Keywords: alcohol withdrawal, sensitization, seizure, handling-induced convulsion, metabotropic glutamate receptors, MPEP, LY379268

Introduction

Alcoholics frequently consume alcohol in a binge-like manner, which is typically characterized by episodes of heavy intoxication followed by periods of abstinence and the emergence of withdrawal symptoms (Epstein et al., 2004; Miller et al., 2004; Miller et al., 2007). Preclinical and clinical studies have shown that repeated cycles of ethanol intoxication and withdrawal can result in a sensitization or “kindling” of CNS hyperexcitability, in which overactivity of the nervous system progressively intensifies over repeated withdrawal episodes (Ballenger and Post, 1978; Becker et al., 1997b; Becker and Hale, 1993). CNS hyperexcitability during alcohol withdrawal is primarily a result of an imbalance between excitatory and inhibitory neurotransmission brought on by chronic ethanol exposure. Pharmacological treatment of the symptoms of ethanol withdrawal typically entails the use of CNS depressants such as benzodiazepines or anticonvulsant medications (Johnson, 2004; Kiefer and Mann, 2005; Krystal et al., 2006).

Alcohol inhibits the function of the N-methyl-D-asparate (NMDA) subtype of glutamate receptors, and following chronic ethanol exposure NMDA receptor expression and function are increased (Dodd et al., 2000; Gass and Olive, 2007; Hoffman, 2003; Krystal et al., 2003; Tsai and Coyle, 1998). In addition, ethanol withdrawal is characterized by heightened extracellular levels of glutamate in rodents and humans (Dahchour and De Witte, 1999, 2003b; Tsai et al., 1998). Thus, dampening either NMDA receptor function or excess glutamate release might be an appropriate pharmacological approach to reducing the severity of the alcohol withdrawal syndrome (Becker and Redmond, 2003; Grant et al., 1990; Veatch and Becker, 2005).

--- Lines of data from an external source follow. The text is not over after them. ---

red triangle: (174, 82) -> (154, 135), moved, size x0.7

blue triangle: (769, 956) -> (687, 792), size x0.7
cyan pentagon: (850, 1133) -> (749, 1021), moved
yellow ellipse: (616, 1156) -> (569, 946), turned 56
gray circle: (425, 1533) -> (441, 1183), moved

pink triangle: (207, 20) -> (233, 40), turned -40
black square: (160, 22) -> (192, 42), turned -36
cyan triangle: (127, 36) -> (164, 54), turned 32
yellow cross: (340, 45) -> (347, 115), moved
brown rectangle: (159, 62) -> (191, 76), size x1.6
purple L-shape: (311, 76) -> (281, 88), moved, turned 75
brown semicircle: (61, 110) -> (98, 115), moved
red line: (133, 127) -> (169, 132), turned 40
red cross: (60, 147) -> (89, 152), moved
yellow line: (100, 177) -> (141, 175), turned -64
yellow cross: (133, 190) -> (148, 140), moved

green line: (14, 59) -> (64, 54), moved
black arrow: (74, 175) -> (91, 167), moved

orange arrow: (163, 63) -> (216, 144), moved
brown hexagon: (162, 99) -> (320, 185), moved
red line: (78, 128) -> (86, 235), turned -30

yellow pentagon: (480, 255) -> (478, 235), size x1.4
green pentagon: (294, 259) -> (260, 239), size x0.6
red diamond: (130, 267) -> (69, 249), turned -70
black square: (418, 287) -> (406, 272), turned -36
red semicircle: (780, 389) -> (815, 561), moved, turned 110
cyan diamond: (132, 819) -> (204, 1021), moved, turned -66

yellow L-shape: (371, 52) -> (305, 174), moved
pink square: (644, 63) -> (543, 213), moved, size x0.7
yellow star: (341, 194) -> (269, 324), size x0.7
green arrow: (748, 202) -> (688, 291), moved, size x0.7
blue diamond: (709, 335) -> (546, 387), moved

Recent evidence suggests that pharmacological targeting of metabotropic glutamate receptors (mGluRs), which exert slower modulatory effects on glutamate transmission, might be a novel avenue of research for treating various aspects of alcoholism (Bachteler and Spanagel, 2005; Gass and Olive, 2007; Olive, 2005). For example, it has been shown that stimulation of presynaptic mGluR2/3 receptors suppresses glutamate release (Attwell et al., 1998b; Battaglia et al., 1997; Xi et al., 2002a), and that blockade of mGluR5 receptors, which are structurally and biochemically linked to NMDA receptors, inhibits NMDA receptor function (Homayoun and Moghaddam, 2006; Homayoun et al., 2004; Lea et al., 2002). Accordingly, mGluR2/3 receptor stimulation (Attwell et al., 1998a; Attwell et al., 1998b; Dalby and Thomsen, 1996; Klodzinska et al., 2000; Klodzinska et al., 1999; Moldrich et al., 2001a; Moldrich et al., 2001b) and mGluR5 receptor blockade (Barton et al., 2003; Chapman et al., 2000) have been shown to produce anticonvulsant effects in experimentally-induced seizures in rodents, and as such have been proposed to represent a potential new class of therapeutic agents to treat seizure-related disorders such as epilepsy (Alexander and Godwin, 2006; Moldrich et al., 2003).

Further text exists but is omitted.